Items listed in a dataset

····················

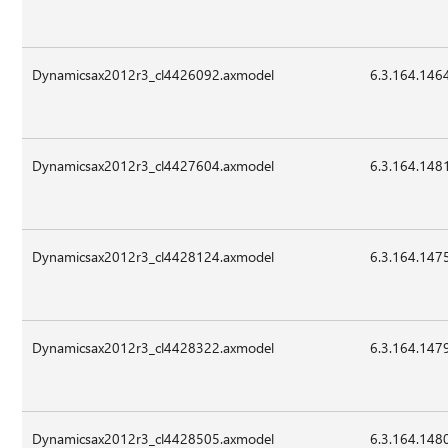
Dynamicsax2012r3_cl4426092.axmodel
6.3.164.146
Dynamicsax2012r3_cl4427604.axmodel
6.3.164.148
Dynamicsax2012r3_cl4428124.axmodel
6.3.164.147
Dynamicsax2012r3_cl4428322.axmodel
6.3.164.147
Dynamicsax2012r3_cl4428505.axmodel
6.3.164.148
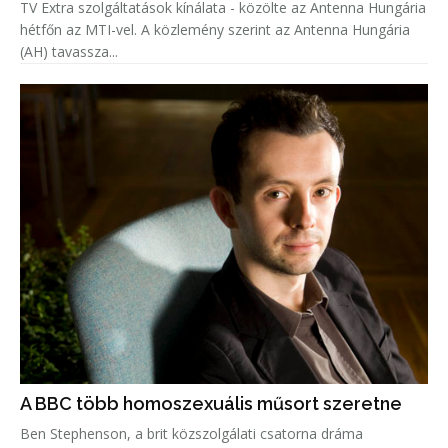
TV Extra szolgáltatások kínálata - közölte az Antenna Hungária
hétfőn az MTI-vel. A közlemény szerint az Antenna Hungária
(AH) tavassza...
A BBC több homoszexuális műsort szeretne
Ben Stephenson, a brit közszolgálati csatorna dráma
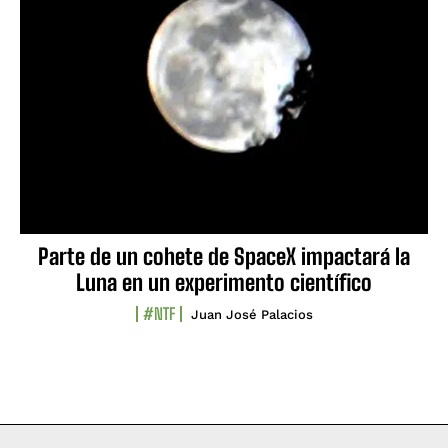
Parte de un cohete de SpaceX impactará la
Luna en un experimento científico
#NTF
Juan José Palacios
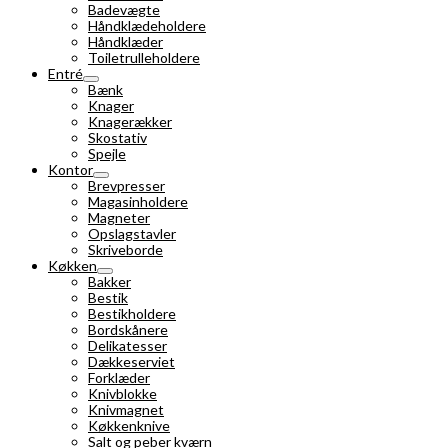
Badevægte
Håndklædeholdere
Håndklæder
Toiletrulleholdere
Entré
Bænk
Knager
Knagerækker
Skostativ
Spejle
Kontor
Brevpresser
Magasinholdere
Magneter
Opslagstavler
Skriveborde
Køkken
Bakker
Bestik
Bestikholdere
Bordskånere
Delikatesser
Dækkeserviet
Forklæder
Knivblokke
Knivmagnet
Køkkenknive
Salt og peber kværn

····················

What you will do: Go through the lines above and write each one out verbatim, skipping the pictures.

Finished exercise:
Dynamicsax2012r3_cl4426092.axmodel
6.3.164.146
Dynamicsax2012r3_cl4427604.axmodel
6.3.164.148
Dynamicsax2012r3_cl4428124.axmodel
6.3.164.147
Dynamicsax2012r3_cl4428322.axmodel
6.3.164.147
Dynamicsax2012r3_cl4428505.axmodel
6.3.164.148
TV Extra szolgáltatások kínálata - közölte az Antenna Hungária
hétfőn az MTI-vel. A közlemény szerint az Antenna Hungária
(AH) tavassza...
A BBC több homoszexuális műsort szeretne
Ben Stephenson, a brit közszolgálati csatorna dráma
Parte de un cohete de SpaceX impactará la
Luna en un experimento científico
#NTF
Juan José Palacios
Badevægte
Håndklædeholdere
Håndklæder
Toiletrulleholdere
Entré
Bænk
Knager
Knagerækker
Skostativ
Spejle
Kontor
Brevpresser
Magasinholdere
Magneter
Opslagstavler
Skriveborde
Køkken
Bakker
Bestik
Bestikholdere
Bordskånere
Delikatesser
Dækkeserviet
Forklæder
Knivblokke
Knivmagnet
Køkkenknive
Salt og peber kværn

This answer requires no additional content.